The impact is that operations teams distributed around the business, close to the action, are now able to model scenarios directly, using no-code interfaces and platforms that lead users to identify constraints and bottlenecks. The need to extract, structure and validate massive datasets is passing.
Instead, teams can start with basic assumptions, use built-in assistance to check whether those assumptions are sound and iterate right away. The ability to model and test “good enough” scenarios is far more valuable than waiting weeks for high fidelity models that answer narrower but now out of date questions.
The full spectrum – from strategy optimization to process tweaks
Simulation’s versatility means it can be applied across the full spectrum of operational questions, from strategy in the early stages of concept design for a major investment in technology to fine-tuned tweaks of existing facilities. It benefits both warehouse teams and board-level decision-makers by de-risking investments.
For example, at one end, there are strategic decisions where no real-world data exists. That could be, for example, the evaluation of a new fulfillment model or assessing capacity to handle order volumes for a potential new business unit. In these cases, synthetic data and AI generated scenarios help teams model rough forecasts and compare different system designs. Rather than being consumed by the detail, they more fully understand the most probable outcomes under different assumptions.
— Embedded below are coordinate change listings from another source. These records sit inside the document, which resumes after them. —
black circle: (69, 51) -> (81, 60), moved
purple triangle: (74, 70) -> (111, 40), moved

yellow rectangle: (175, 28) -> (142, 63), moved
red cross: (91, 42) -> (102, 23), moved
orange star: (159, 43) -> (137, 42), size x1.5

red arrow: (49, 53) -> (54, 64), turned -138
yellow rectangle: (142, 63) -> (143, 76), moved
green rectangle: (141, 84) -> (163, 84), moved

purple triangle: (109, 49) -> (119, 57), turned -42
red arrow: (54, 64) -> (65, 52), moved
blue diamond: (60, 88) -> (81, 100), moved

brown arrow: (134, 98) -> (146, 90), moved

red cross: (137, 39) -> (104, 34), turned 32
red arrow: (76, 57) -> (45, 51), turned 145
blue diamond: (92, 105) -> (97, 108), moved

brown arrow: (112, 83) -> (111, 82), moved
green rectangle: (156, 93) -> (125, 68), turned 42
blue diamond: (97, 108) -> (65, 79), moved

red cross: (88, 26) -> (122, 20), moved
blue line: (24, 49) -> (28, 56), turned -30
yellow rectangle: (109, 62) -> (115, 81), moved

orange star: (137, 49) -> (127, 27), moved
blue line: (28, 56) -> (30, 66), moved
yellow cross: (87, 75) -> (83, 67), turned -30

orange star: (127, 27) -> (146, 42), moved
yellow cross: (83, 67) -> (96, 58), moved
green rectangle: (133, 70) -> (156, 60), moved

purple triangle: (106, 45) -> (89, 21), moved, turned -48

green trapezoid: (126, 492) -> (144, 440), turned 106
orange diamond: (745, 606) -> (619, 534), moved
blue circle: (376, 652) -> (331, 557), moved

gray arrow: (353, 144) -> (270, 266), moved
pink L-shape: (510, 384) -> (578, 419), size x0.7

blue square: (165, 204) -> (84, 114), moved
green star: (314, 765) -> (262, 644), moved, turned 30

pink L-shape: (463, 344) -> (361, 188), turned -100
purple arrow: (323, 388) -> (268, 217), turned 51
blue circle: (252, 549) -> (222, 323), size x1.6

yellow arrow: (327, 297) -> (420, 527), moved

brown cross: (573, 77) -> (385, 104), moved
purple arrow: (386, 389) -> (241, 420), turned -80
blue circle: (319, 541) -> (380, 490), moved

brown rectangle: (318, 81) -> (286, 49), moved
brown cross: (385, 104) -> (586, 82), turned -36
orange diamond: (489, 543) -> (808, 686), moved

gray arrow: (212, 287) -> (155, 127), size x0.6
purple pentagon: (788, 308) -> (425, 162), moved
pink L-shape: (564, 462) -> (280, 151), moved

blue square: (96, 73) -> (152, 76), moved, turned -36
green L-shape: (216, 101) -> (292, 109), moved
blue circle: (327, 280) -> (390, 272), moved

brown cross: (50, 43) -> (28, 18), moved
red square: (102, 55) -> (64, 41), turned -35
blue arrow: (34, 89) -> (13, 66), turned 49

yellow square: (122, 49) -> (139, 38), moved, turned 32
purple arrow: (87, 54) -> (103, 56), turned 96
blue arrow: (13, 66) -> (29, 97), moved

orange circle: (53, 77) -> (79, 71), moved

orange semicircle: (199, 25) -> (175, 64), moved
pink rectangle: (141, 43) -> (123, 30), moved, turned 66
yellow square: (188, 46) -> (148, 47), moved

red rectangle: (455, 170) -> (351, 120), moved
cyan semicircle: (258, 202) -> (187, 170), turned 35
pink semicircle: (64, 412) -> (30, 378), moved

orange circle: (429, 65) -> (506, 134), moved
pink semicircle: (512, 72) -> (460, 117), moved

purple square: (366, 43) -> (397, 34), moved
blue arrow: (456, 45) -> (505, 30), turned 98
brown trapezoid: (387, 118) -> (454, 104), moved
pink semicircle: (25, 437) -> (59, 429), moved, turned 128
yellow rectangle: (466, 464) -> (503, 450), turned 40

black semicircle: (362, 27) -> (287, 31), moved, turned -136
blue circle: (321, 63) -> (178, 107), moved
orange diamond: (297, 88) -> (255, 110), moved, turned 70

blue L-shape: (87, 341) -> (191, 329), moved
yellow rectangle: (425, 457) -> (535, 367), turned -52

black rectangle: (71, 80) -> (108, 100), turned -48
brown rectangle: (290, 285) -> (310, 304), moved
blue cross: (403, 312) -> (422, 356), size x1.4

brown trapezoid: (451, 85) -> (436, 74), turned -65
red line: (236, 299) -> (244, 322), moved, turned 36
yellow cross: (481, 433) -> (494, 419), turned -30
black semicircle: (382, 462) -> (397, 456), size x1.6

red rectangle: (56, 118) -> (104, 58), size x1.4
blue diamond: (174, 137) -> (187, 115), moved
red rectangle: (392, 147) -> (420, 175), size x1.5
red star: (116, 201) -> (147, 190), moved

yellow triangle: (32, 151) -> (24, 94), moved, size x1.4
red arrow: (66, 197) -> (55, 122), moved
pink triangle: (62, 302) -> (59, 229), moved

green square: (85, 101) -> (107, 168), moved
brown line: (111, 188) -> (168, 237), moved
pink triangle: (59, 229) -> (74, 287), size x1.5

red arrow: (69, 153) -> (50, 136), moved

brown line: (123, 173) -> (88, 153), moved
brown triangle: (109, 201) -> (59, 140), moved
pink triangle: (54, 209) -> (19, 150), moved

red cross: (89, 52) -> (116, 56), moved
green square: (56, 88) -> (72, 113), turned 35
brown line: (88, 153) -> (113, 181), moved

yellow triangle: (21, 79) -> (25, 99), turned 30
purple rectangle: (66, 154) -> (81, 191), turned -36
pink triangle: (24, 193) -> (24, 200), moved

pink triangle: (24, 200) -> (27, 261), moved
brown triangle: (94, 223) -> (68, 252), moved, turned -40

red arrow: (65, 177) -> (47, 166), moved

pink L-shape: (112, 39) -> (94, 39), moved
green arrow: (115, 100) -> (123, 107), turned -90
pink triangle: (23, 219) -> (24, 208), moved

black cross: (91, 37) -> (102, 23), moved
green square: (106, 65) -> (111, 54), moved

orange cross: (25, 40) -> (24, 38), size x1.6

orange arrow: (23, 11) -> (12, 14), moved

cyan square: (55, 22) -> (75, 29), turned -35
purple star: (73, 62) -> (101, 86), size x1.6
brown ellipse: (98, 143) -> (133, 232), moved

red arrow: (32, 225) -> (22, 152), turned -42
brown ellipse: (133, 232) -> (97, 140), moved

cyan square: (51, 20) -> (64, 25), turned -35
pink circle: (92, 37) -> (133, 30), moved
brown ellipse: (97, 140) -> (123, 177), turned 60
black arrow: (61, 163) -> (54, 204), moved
When it comes to major investments in new technology, warehouses and logistics operators want to plan for greater automation without risking business continuity. Next generation simulation digital twins enable them, for example, to see if an automated robotic picking system can be integrated with storage areas and conveyors to achieve the level of throughput, they need to avoid delays.
Where teams are assessing changes to layout, resources or throughput, AI-powered simulation is particularly effective at providing timely insights using the data that’s already available without relying on technical experts or months of preparation.
In sectors such as pharmaceuticals, a hybrid human-machine system is often preferable for compliance reasons. Simulation technology enables warehouse operators to plan such set-ups step-by-step, cascading into more detail where the analysis reveals greater benefits may be available. Operators can trial different robotics solutions in the digital twin and review how they can work in tandem with humans, either in new or existing processes without risking disruptions in the real-world operation.
AI-assisted simulation is part of the future
Simulation has been around for years, but in the defense sector its impact has taken off in the last decade. In military and commercial settings, improved accessibility has come alongside significant advances in computing power. AI has removed the technical requirements and the time-consuming data-related barriers, so that next generation simulation using digital twins is a technology warehouse teams can use for themselves.
Operators and their employees can run experiments, compare options and understand the likely outcomes whatever their purpose. They could be seeking to maximize the efficiency of current processes, justify costly new robotics, enter new markets or adapt to new client’s demands. One thing is certain, next-generation simulation digital twin technology is now central to strategic decision-making at every level of an organization, enabling much faster and far better decisions and bringing significant gains to the bottom line.